I was really excited for the skatepark in Corpus Christi, but knowing it wasn't the largest place, I made sure to get there early. There were a few kids & a group of older skateboarders already there. I was a bit concerned that the skaters would be pissed off about the bike. I was happily surprised when they didn't care at all, and they actually cheered a bit whenever I'd pull something on that rail.
(...and here I thought that people in Corpus Christi wouldn't even notice me because they'd be used to seeing Aaron Ross tailwhipping everything in this park regularly. (Corpus Christi is Aaron Ross' hometown))
I stopped by the old Nueces County Courthouse after the skatepark.
San Antonio architect Harvey L. Page designed this neoclassical structure in 1914 & it was constructed at a cost of $250,000. Apparently the massive structure wasn't large enough for Nueces County though, as they abandoned this courthouse in 1976, for a newly constructed Embassy Suites-looking high-rise.
In 2003, they spent $2.2 million in grant money to fix some of the problems in this building they abandoned for 25 years. Not surprisingly, that wasn't enough. Of late, the politicians have been trying to justify their jobs by working to get this building demolished - paying contractors for assessments which state that the building is beyond repair & there is no economically feasible way to renovate.
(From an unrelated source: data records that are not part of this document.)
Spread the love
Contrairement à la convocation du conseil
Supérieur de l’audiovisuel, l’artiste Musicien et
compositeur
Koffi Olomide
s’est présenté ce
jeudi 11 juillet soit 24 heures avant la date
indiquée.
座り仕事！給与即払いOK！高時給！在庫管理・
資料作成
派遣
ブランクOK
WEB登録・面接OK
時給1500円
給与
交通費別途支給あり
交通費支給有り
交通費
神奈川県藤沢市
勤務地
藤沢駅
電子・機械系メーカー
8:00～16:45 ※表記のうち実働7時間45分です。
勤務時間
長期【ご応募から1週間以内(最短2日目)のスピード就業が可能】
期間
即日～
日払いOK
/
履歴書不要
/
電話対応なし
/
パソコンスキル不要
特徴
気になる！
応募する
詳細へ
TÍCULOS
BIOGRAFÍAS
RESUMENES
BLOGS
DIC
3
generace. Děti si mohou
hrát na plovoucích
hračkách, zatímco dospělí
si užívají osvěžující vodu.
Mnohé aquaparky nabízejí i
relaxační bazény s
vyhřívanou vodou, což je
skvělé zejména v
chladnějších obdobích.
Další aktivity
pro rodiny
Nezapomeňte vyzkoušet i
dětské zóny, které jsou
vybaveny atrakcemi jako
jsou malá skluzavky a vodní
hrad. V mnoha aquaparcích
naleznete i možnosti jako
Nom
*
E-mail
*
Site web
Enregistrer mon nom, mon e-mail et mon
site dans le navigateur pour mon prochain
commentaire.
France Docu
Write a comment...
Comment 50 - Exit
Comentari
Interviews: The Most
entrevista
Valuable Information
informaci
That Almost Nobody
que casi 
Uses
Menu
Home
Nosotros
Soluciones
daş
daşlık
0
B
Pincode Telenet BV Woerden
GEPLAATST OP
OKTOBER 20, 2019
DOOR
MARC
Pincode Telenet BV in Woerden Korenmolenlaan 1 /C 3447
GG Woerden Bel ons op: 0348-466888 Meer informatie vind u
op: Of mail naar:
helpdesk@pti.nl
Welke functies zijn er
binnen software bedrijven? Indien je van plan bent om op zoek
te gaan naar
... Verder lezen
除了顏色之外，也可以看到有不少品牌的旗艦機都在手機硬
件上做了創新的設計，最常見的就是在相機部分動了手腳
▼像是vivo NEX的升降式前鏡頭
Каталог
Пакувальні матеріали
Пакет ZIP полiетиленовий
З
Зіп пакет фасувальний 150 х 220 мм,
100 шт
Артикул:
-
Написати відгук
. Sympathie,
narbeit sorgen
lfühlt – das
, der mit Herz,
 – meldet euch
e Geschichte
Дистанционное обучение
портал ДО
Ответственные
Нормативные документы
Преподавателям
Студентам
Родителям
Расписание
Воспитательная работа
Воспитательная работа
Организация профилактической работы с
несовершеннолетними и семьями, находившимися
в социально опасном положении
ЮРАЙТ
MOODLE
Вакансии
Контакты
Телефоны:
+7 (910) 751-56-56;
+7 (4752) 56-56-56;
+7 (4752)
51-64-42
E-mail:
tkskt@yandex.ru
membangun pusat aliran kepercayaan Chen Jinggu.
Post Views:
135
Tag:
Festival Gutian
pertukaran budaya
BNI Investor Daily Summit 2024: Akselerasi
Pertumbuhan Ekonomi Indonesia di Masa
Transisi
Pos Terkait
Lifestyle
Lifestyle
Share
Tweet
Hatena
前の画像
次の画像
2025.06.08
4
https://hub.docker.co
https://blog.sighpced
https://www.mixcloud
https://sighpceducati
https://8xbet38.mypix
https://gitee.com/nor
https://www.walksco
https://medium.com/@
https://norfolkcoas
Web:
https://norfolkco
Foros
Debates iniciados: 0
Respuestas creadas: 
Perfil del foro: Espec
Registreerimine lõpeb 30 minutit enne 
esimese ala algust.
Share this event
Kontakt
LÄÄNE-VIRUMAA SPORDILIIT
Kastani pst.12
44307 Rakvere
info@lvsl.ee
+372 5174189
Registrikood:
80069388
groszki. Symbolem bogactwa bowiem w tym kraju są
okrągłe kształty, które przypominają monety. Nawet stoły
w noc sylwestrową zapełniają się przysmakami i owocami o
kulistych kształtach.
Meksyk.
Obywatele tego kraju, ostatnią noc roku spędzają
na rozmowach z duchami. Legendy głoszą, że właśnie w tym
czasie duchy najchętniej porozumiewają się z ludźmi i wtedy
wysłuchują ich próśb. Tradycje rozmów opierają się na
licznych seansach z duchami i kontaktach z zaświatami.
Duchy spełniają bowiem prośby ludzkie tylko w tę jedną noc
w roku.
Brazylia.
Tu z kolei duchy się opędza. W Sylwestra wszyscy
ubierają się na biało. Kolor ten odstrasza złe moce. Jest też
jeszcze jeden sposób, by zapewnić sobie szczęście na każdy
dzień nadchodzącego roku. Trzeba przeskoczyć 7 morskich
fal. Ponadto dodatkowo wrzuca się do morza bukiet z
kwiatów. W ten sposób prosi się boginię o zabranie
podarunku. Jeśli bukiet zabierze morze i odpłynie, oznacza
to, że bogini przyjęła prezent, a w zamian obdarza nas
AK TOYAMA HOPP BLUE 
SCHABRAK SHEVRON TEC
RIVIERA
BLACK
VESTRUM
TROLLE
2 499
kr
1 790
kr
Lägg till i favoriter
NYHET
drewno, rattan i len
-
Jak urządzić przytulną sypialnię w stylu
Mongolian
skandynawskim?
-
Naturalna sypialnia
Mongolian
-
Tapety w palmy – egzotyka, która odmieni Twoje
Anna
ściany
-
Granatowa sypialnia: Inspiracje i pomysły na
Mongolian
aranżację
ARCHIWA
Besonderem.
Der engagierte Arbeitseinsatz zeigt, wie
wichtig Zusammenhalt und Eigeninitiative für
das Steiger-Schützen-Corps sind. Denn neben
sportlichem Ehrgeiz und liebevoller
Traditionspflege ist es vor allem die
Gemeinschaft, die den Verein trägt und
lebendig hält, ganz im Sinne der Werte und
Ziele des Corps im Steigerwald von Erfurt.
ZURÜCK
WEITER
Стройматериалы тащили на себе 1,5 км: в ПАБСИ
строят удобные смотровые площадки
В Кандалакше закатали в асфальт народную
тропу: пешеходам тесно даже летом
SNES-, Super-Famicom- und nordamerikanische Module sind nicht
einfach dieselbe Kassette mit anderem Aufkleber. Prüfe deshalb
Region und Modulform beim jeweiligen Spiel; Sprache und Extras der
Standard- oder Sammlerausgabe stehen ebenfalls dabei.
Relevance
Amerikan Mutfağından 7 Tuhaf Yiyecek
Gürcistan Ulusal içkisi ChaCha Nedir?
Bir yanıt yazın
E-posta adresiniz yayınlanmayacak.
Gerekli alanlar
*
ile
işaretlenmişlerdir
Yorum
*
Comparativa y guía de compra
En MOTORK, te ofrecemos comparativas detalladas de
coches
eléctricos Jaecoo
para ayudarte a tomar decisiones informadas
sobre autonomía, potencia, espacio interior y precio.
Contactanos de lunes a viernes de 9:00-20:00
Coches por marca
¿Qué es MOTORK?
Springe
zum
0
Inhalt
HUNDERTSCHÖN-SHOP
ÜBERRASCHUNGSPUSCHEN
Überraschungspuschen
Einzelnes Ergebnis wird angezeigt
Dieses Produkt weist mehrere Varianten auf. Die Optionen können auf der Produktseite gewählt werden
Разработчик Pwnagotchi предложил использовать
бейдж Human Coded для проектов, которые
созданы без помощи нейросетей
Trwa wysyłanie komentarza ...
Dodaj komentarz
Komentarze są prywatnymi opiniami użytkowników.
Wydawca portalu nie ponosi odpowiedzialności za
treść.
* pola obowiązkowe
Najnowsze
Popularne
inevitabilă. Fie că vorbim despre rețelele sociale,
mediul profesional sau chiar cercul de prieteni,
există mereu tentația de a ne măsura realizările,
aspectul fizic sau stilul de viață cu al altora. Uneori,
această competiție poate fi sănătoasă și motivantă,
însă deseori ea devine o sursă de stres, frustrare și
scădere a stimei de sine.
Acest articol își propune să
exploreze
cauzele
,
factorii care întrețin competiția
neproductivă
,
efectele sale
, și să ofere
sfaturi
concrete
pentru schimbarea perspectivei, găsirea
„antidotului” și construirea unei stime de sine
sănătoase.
The numbers they give to justify this is that only the 1914 section would cost $34.7 million to renovate & the entire structure would cost a whopping $41.1 million. How can you accept figures like that, when they built the astounding 1977 courthouse with twice the square footage at $27.7 million??
The politicians say that this building can't stand & that its presence gives visitors a horrific impression of Corpus Christi as they drive into the city. I'm sure once they manage to tear it down, the visitors will drive right past this grass lot & marvel at the 1977 courthouse; their eyes no longer sore from seeing broken windows and fallen bricks.
You know what is hilarious about the entire thing though? Since Corpus Christi took that grant money so handedly back in 2003 for half-assed, minimal renovations; they now have their hands tied, as grant money spent to restore historic buildings in Texas has a stipulation that you can't tear down the building within the next 25 years! This building has to stand until 2027!
(That was the whole point of the building assessment - so that the mayor could then go to the historic commission and beg them to lift the restrictions in the wake of an astronomical renovation figure. This would allow the City of Corpus Christi to go ahead and spend $3 million to demolish their old courthouse.)
This was enough time & money spent in such a short-sighted city. I hit the interstate, heading inland for a road going south.
Next up on the itinerary was a stop in good ole' Kingsville, Texas. I wasn't stopping here solely because I grew up near a different Kingsville, but because of what someone said to me in Corner Brook in January. It hadn't stopped snowing for days and he said, "well this isn't even close to the worse place on Earth. You know what that is? Kingsville Texas in August."
It wasn't August, but I couldn't understand how there was a place worse than Corner Brook in January. And if there was a worse place, I couldn't imagine how it would be located in Texas.
I didn't find anything wrong with Kingsville & that guy is blatantly full of shit. In fact, I might have really liked Kingsville if it weren't for the fact I already biked this morning, as there is a Texas A&M satellite campus in Kingsville which looked to have nice architecture & maybe some stuff to ride.
The above building isn't the A&M campus but the old HM King High School. It is undergoing a $6 million dollar renovation to be reused as a city hall.
More points for Kingsville.
Leaving Kingsville, it was that time of day where you feel a wave of tiredness and you yearn for excitement. I had a large coffee, but Texas wasn't doing me any favours. The highway down here was straighter than a pool cue, with incredibly flat, arid land that didn't have many trees or communities.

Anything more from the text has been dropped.